In my testing, I found other hallucinations as well, notably in a sales document for Work@Home’s furniture I asked Copilot to craft. It made up product names that didn’t exist, and cited benefits I hadn’t asked it to pitch.

How to cut down on hallucinations

The good news is that I found there are ways to reduce Copilot’s hallucinations. Copilot tends to go off the rails more when asked open-ended questions, so be as specific as possible about what you want done. Include as much detailed information as you can; that way, Copilot won’t fill in the blanks itself.

You can also tell Copilot to use specific sources of information that you know are trustworthy. And consider setting a word limit on Copilot’s answers to your queries; the shorter the document, the less likely it is to hallucinate.

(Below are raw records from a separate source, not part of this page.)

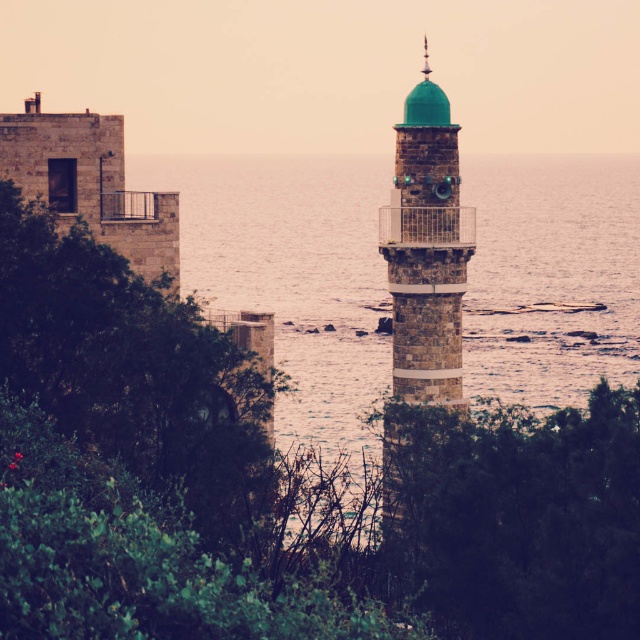 You are standing at the center of the coastal scene and want to walk towards the two points marked in the image. Which point, point (264, 492) or point (440, 364), will you reach first?

Point (264, 492) is in front of point (440, 364), so you will reach point (264, 492) first. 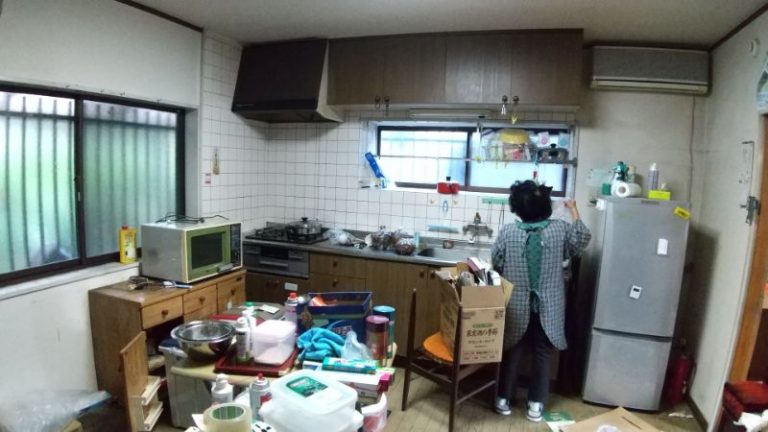 Locate an element on the screen. Image resolution: width=768 pixels, height=432 pixels. drawer is located at coordinates (169, 312). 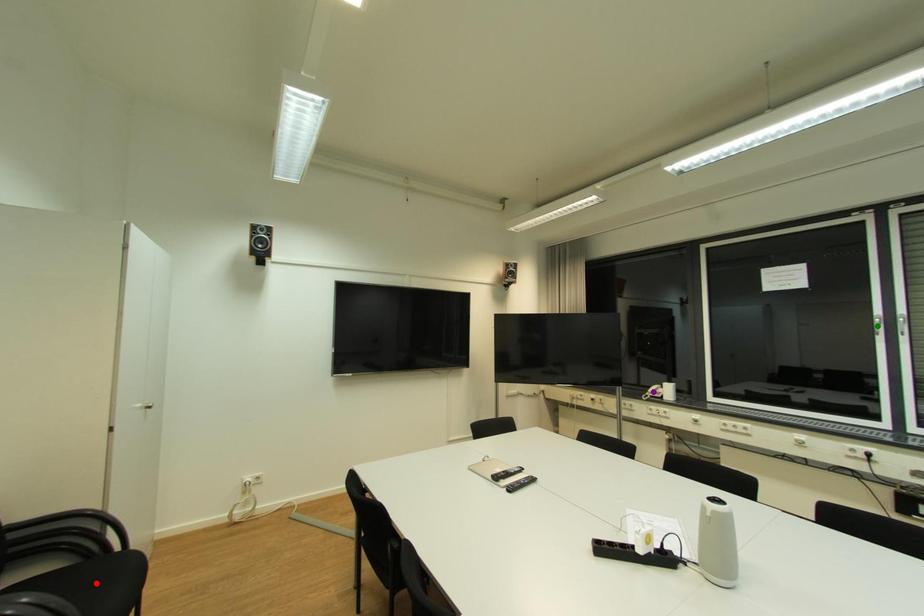 Looking at this image, order these from nearest to farthest:
A) green point
B) red point
C) purple point

purple point
green point
red point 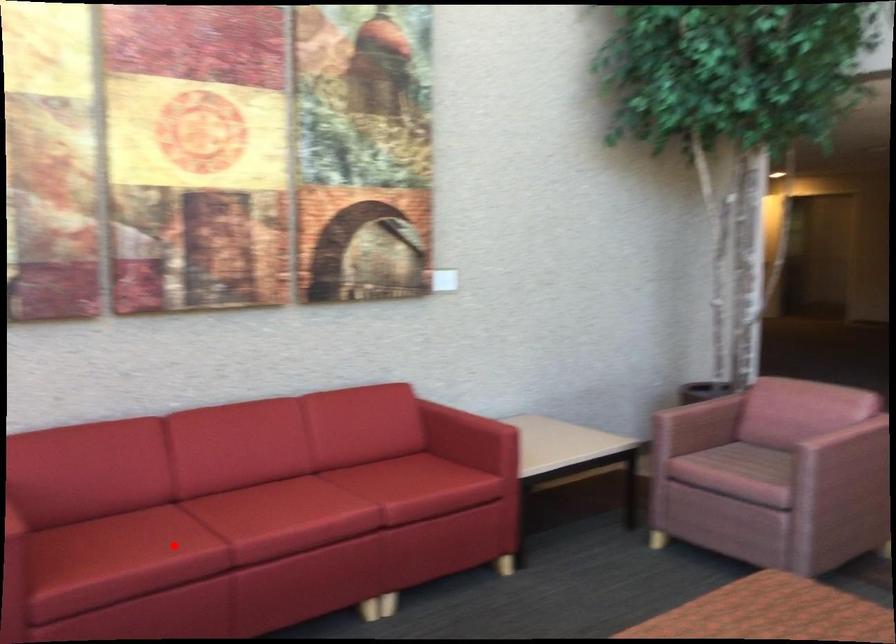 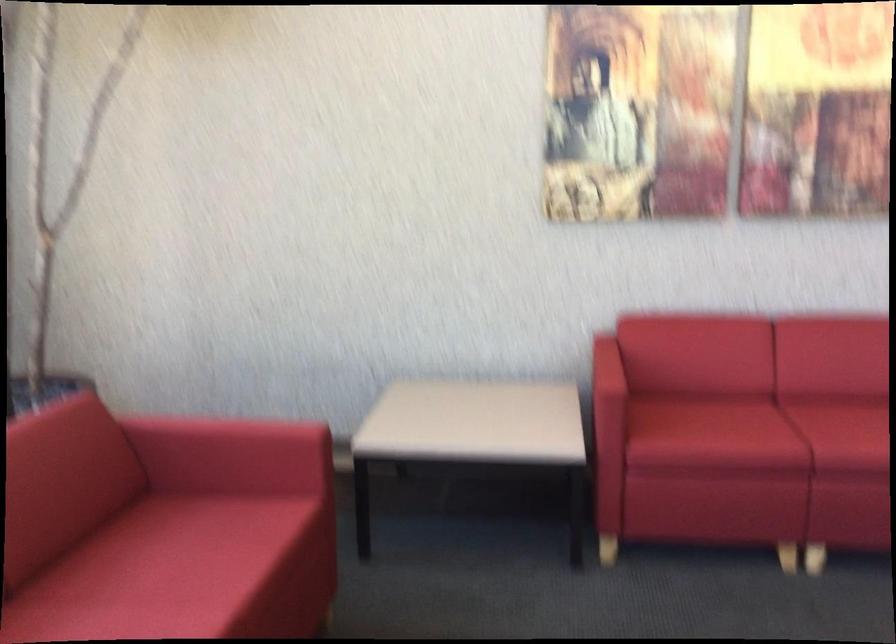 In the second image, find the point that corresponds to the highlighted location in the first image.

(757, 431) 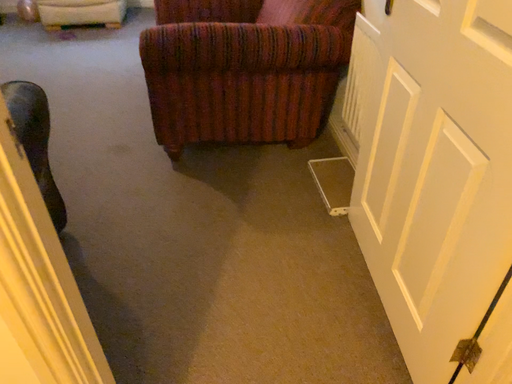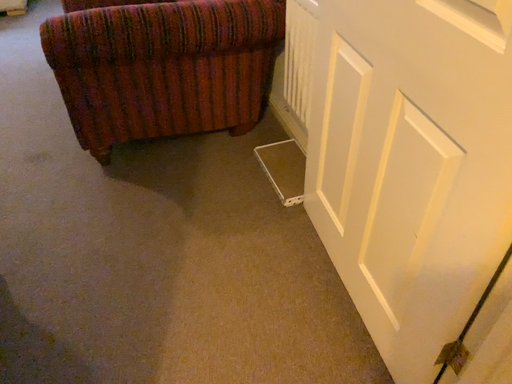 Question: Which way did the camera rotate in the video?

Choices:
 (A) rotated left
 (B) rotated right

Answer: (B) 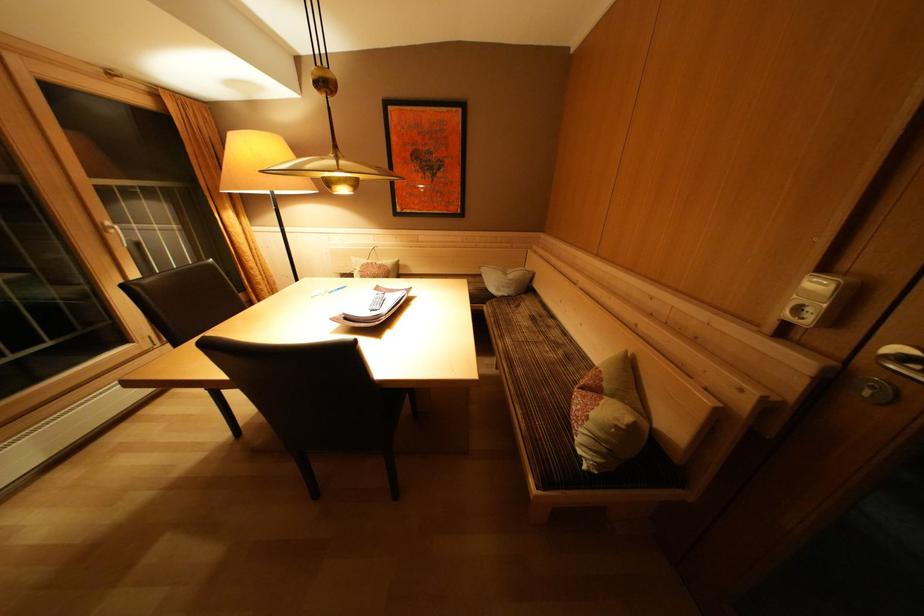 Locate an element on the screen. light switch is located at coordinates (819, 300). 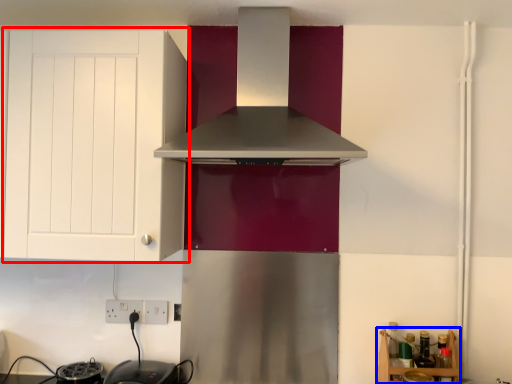 Question: Which point is further to the camera, cabinetry (highlighted by a red box) or shelf (highlighted by a blue box)?

Choices:
 (A) cabinetry
 (B) shelf

Answer: (B) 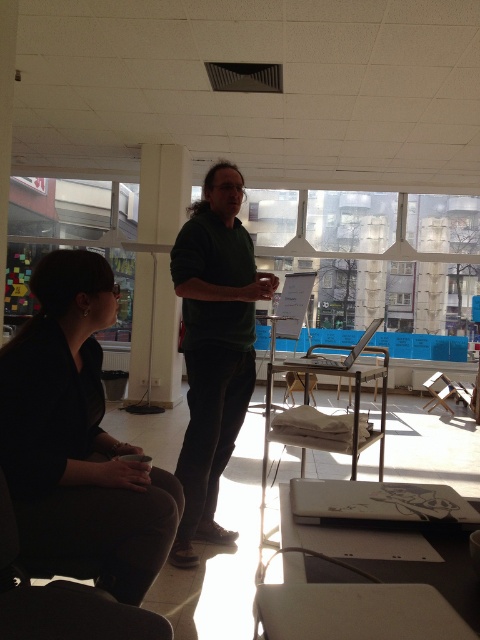 In the scene shown: You are standing in the meeting room and need to locate the dark brown fabric jacket at lower left. Where exactly is it positioned in the room?

The dark brown fabric jacket at lower left is positioned at point (x=78, y=436) in the room.

You are a security guard in the room. You need to check if the dark brown fabric jacket at lower left is placed on the black fabric chair at lower left. Based on the scene, can you confirm this?

The dark brown fabric jacket at lower left is above the black fabric chair at lower left, so it is placed on the chair. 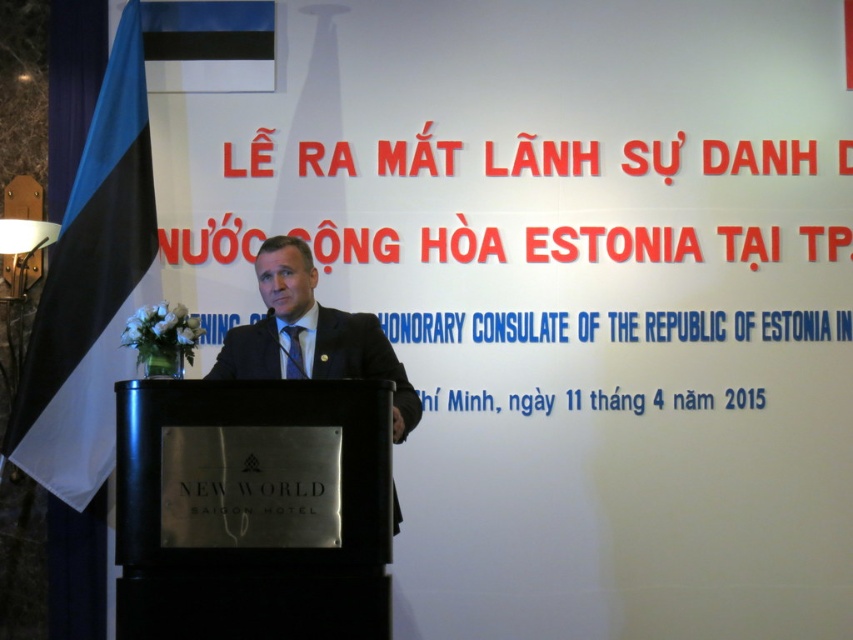 You are attending the event at the New World Saigon Hotel and need to locate the podium. According to the image, where exactly is the black polished wood podium at center positioned?

The black polished wood podium at center is positioned at point (252,509).

In the scene shown: As a guest at the event, you are standing at the entrance of the New World Saigon Hotel and see two points marked on the stage. The first point is at coordinates point(x=292, y=474) and the second is at point(x=407, y=404). Which point is closer to you?

Point(x=292, y=474) is in front of point(x=407, y=404), so it is closer to you. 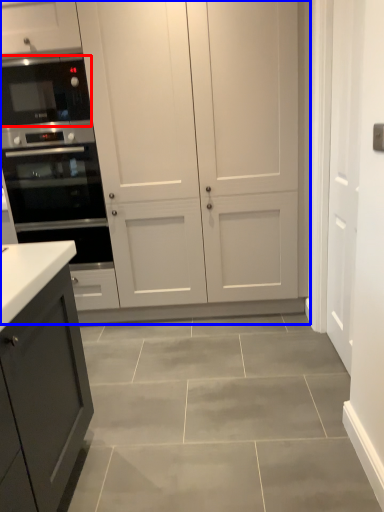 Question: Which of the following is the farthest to the observer, microwave oven (highlighted by a red box) or cupboard (highlighted by a blue box)?

Choices:
 (A) microwave oven
 (B) cupboard

Answer: (A) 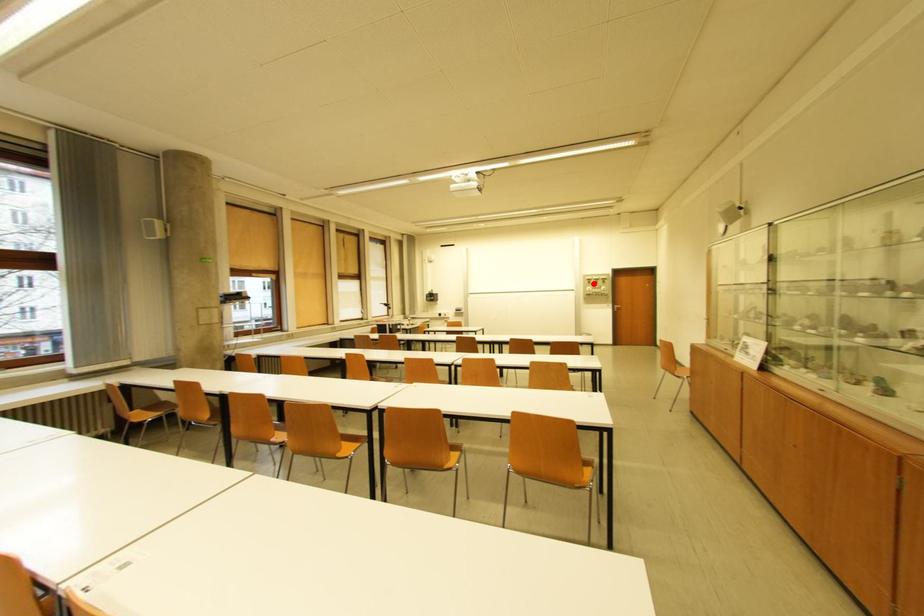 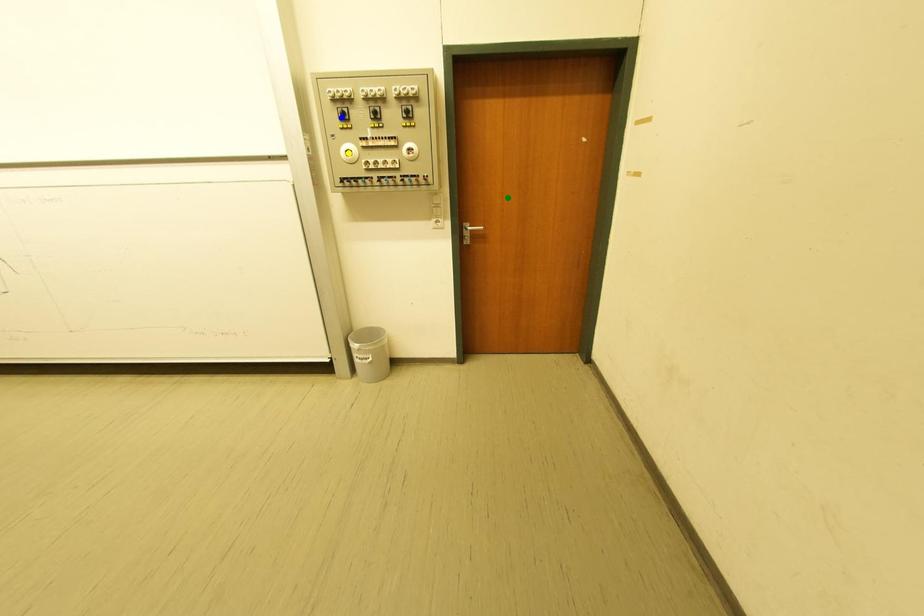 Question: I am providing you with two images of the same scene from different viewpoints. A red point is marked on the first image. You are given multiple points on the second image. Can you choose the point in image 2 that corresponds to the point in image 1?

Choices:
 (A) yellow point
 (B) blue point
 (C) green point

Answer: (B) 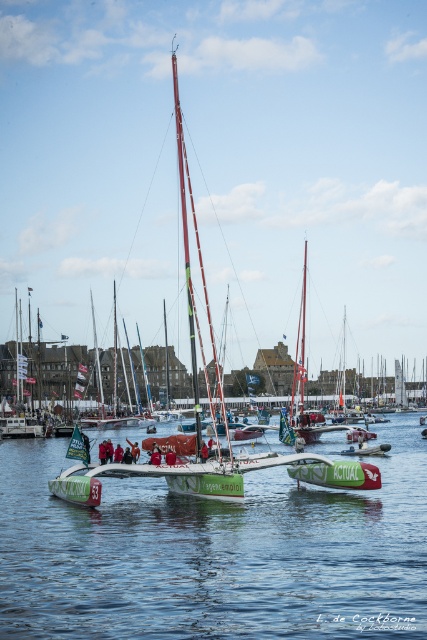 Measure the distance between green glossy water at center and green matte sailboat at center.

They are 25.98 meters apart.

Is green glossy water at center to the right of green matte sailboat at center from the viewer's perspective?

Correct, you'll find green glossy water at center to the right of green matte sailboat at center.

Who is more distant from viewer, (408, 516) or (198, 337)?

Point (198, 337)

Locate an element on the screen. green glossy water at center is located at coordinates (215, 554). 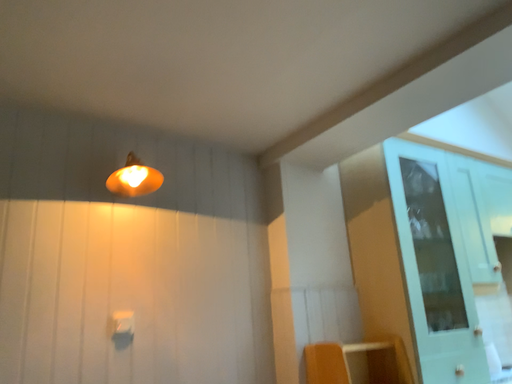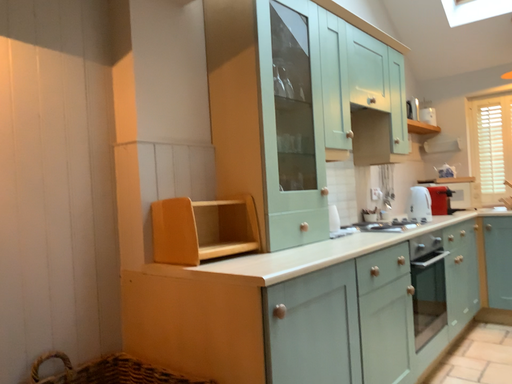 Question: Which way did the camera rotate in the video?

Choices:
 (A) rotated right
 (B) rotated left

Answer: (A) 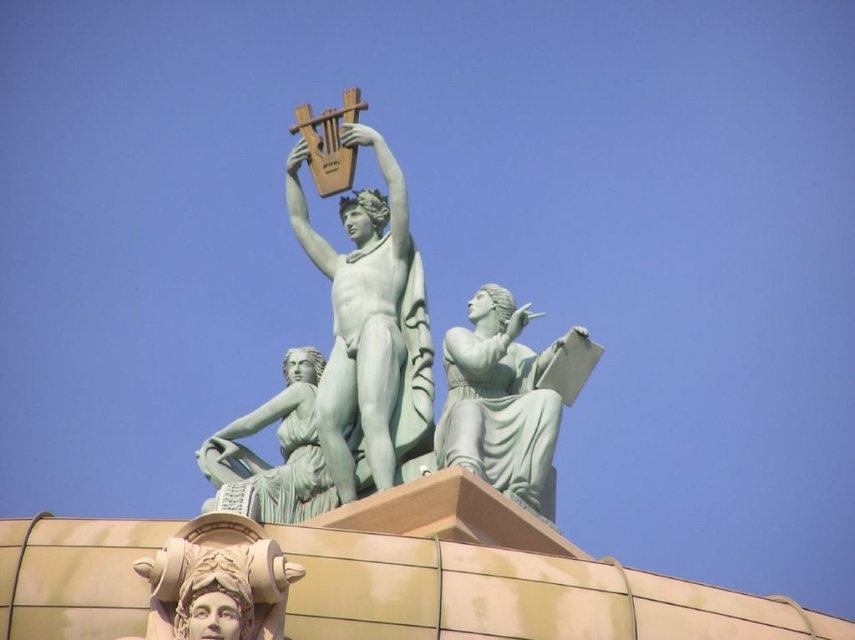 Question: Which object is the closest to the green marble statue at center?

Choices:
 (A) smooth beige statue at lower center
 (B) green marble lyre at center
 (C) green patina statue at lower left

Answer: (B)

Question: Which object is positioned farthest from the green marble statue at center?

Choices:
 (A) green patina statue at lower left
 (B) green marble lyre at center
 (C) smooth beige statue at lower center

Answer: (C)

Question: Is green marble lyre at center to the left of green patina statue at lower left from the viewer's perspective?

Choices:
 (A) yes
 (B) no

Answer: (B)

Question: Which object is closer to the camera taking this photo?

Choices:
 (A) green marble lyre at center
 (B) smooth beige statue at lower center

Answer: (B)

Question: Does green marble lyre at center come behind smooth beige statue at lower center?

Choices:
 (A) no
 (B) yes

Answer: (B)

Question: Can you confirm if smooth beige statue at lower center is wider than green patina statue at lower left?

Choices:
 (A) yes
 (B) no

Answer: (B) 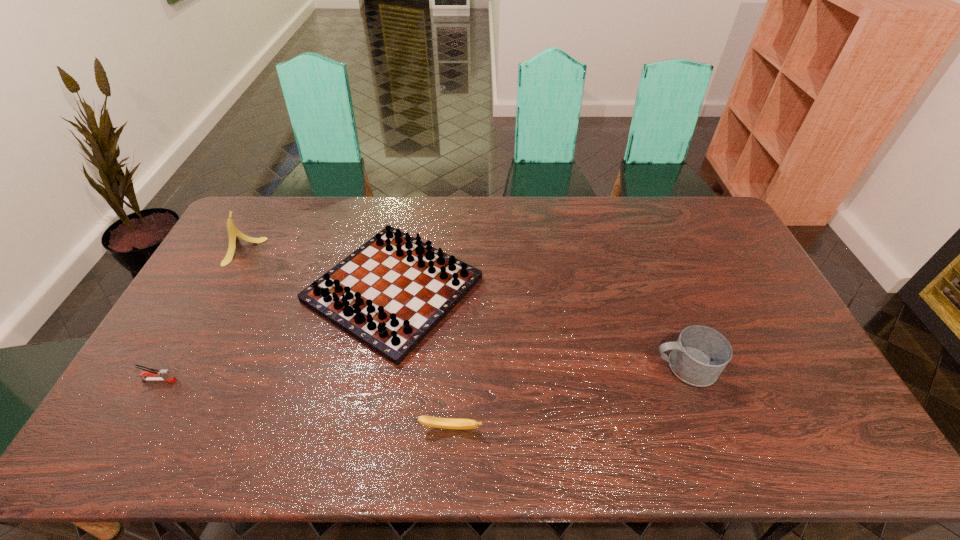 Locate an element on the screen. the tallest object is located at coordinates (233, 233).

You are a GUI agent. You are given a task and a screenshot of the screen. Output one action in this format:
    pyautogui.click(x=<x>, y=<y>)
    Task: Click on the left banana
    Image resolution: width=960 pixels, height=540 pixels.
    Given the screenshot: What is the action you would take?
    pyautogui.click(x=233, y=233)

Image resolution: width=960 pixels, height=540 pixels. I want to click on chessboard, so click(389, 294).

At what (x,y) coordinates should I click in order to perform the action: click on the rightmost object. Please return your answer as a coordinate pair (x, y). The width and height of the screenshot is (960, 540). Looking at the image, I should click on (701, 353).

Identify the location of stapler. Image resolution: width=960 pixels, height=540 pixels. (150, 374).

Locate an element on the screen. Image resolution: width=960 pixels, height=540 pixels. the nearer banana is located at coordinates (x=445, y=423).

Identify the location of the nearest object. Image resolution: width=960 pixels, height=540 pixels. (445, 423).

Locate an element on the screen. vacant region located 0.090m on the front of the taller banana is located at coordinates (221, 286).

Where is `free space located 0.090m on the right of the chessboard`? free space located 0.090m on the right of the chessboard is located at coordinates (510, 289).

Locate an element on the screen. free space located 0.210m on the side of the mug with the handle is located at coordinates (576, 367).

Finally, check Copilot’s citations and follow those links to see whether they’re trustworthy. Asking Copilot to list the sources of its information might also help mitigate hallucinations.

The takeaway

What’s the bottom line here? 

Copilot isn’t yet fully vetted and tested — and given the open-ended nature of genAI, it might never be. If you believe OpenAI CEO Sam Altman, the hallucinations are more a feature than a bug. MarketWatch reported that at a Salesforce conference, Altman told Salesforce CRM Chair and Chief Executive Marc Benioff that “reported instances of artificial-intelligence models ‘hallucinating’ was actually more a feature of the technology than a bug.”

His reasoning: It proves that genAI is acting creatively. I don’t buy that, but I do believe hallucinations are built into core of genAI. Large language models (LLMs) like Copilot don’t think and reason in a holistic way like human beings do. Instead, when crafting responses to prompts, they build answers word by word, predicting the next likely word in a sequence. That makes it more difficult for them to adhere to known facts.

Copilot for Microsoft 365’s tendency to hallucinate doesn’t mean you shouldn’t use it. In my testing, I found it quite useful overall, as long as I minimized queries and checked for hallucinations. If your business is considering rolling it out, I’d suggest that everyone who uses it be required to get proper training. And anything crafted or aided by Copilot should be carefully vetted by multiple people if it’s going to be published outside your organization, or if it will be used for mission-critical tasks.

So, is Copilot a lying liar? Yes, it sometimes is. But it can be a useful one, as long as you handle it properly.